Origin had built a clearly dominant position by using its existing position as an energy retailer superbly. Origin was able to exploit its existing large customer base to market solar systems at relatively low cost. Also, it bundled in loan repayment plans with payments for existing energy bills, making the purchase easier for customers, while controlling credit risk for Origin. And with solar a relatively unfamiliar product for consumers a few years ago, Origin stood out as a familiar and trusted brand in energy. They also had a good green reputation, which is now in the process of being squandered.
AGL Energy came later to the party, but again it muscled itself into the top 10 retailers (partly through the acquisition of Rezeko) and possibly the top five (numbers are obscured somewhat through representation of renewable certificate agent aggregators). Energy Australia, or TruEnergy were, as usual, way behind the eight-ball and never made an impact as a major solar PV retailer.
Yet after 2011, both Origin and AGL quickly dropped away. Industry analyst SolarBusinessServices has just released its latest report quantifying the volumes of solar moving through the market and noted that Origin’s solar sales have plummeted by 75 per cent compared to 2012, and also estimate that AGL’s solar sales have reduced by almost 50 per cent. According to Green Energy Markets, Origin captured just 1.1 per cent market share for the first two months. AGL had dropped out completely from the top 20 creators of solar certificates known as STCs.
This drop away in solar sales of the utilities is reflected in the chart below prepared by Green Energy Markets, in conjunction with SunWiz and SolarBusinessServices. It shows numbers of solar installations per business in different size segments. You can see that 2011 was the heyday for power utilities as solar retailers. But their level of installations dropped away far more precipitously than businesses in the other segments. Indeed this probably understates the fall for Origin and AGL because the other utilities involved in solar PV were never much chop. Now, one thing to keep in mind is that while those in the medium PV retailer category only install less than a few hundred systems per year, there are 1000 businesses in this category while there are just a handful in the utility segment.

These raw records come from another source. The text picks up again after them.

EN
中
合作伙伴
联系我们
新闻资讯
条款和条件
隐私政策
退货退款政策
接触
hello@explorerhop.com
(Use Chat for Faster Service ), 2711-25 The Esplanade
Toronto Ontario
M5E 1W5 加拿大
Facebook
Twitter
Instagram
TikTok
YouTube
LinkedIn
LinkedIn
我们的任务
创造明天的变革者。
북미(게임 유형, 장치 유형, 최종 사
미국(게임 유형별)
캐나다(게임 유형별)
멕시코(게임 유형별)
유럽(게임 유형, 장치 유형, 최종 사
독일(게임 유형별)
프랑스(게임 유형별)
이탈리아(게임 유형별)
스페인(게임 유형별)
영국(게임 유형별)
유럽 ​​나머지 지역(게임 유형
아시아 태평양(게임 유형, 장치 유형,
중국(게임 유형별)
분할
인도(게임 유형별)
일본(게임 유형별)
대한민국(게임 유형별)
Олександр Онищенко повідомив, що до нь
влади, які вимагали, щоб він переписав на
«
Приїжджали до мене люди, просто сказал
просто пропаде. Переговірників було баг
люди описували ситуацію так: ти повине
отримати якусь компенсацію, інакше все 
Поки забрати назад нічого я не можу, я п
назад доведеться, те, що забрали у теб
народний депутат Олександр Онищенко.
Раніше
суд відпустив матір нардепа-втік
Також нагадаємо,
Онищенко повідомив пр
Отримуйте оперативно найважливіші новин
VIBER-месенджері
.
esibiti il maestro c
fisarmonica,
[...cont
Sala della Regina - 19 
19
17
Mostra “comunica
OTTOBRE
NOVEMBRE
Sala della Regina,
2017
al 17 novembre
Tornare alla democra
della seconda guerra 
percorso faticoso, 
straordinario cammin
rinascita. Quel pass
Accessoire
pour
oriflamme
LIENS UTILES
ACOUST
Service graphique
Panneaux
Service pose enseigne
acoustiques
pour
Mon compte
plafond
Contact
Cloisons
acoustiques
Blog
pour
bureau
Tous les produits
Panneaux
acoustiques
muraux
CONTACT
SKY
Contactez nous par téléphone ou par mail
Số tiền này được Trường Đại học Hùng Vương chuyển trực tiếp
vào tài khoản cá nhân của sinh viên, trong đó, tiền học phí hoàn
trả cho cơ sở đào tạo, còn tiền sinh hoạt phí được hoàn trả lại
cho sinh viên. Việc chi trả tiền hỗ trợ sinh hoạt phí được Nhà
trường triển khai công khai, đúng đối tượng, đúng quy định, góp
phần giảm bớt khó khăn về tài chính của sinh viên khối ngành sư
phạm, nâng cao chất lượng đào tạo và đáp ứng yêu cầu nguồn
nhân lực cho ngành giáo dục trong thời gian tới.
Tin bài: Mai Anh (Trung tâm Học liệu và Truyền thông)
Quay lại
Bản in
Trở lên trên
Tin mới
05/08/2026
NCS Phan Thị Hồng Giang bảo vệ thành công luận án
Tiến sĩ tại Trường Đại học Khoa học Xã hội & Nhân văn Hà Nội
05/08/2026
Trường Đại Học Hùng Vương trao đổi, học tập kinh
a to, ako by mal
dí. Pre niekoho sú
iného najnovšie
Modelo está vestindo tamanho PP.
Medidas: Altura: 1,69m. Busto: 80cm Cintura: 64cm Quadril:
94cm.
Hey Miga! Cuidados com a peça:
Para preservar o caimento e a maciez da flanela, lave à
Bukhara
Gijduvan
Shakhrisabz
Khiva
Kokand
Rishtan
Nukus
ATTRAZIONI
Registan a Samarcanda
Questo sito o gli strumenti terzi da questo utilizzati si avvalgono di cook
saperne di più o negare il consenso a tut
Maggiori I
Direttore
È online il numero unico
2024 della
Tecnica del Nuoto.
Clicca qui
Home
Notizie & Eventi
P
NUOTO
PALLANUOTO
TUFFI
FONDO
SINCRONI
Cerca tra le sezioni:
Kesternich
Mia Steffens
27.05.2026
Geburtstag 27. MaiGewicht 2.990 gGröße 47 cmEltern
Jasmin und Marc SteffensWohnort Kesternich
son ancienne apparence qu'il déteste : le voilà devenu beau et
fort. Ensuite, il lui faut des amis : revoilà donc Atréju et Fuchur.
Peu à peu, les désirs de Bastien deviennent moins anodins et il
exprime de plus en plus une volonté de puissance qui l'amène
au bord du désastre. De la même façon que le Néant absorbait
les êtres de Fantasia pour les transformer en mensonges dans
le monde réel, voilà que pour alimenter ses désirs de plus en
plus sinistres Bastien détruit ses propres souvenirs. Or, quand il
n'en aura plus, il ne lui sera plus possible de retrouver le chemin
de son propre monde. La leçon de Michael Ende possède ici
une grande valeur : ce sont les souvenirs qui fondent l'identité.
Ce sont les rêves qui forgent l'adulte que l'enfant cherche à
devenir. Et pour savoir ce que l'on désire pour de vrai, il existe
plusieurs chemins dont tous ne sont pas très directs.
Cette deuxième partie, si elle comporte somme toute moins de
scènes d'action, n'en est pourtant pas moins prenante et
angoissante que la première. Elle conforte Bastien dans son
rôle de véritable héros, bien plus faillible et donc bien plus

Level of installations per active solar PV retailing business in different segments
Source: Green Energy Markets with SunWiz and SolarBusinessServices (2014)
Energy retailers have clearly shown the capacity to compete successfully in provision of solar products.
But there are a range of other competing opportunities for them to spend their capital and management attention. It looks like billion-dollar acquisitions of coal generators and government power retailers, as well as developing gas resources look like better bets to them than a cut throat, low margin solar retailing business.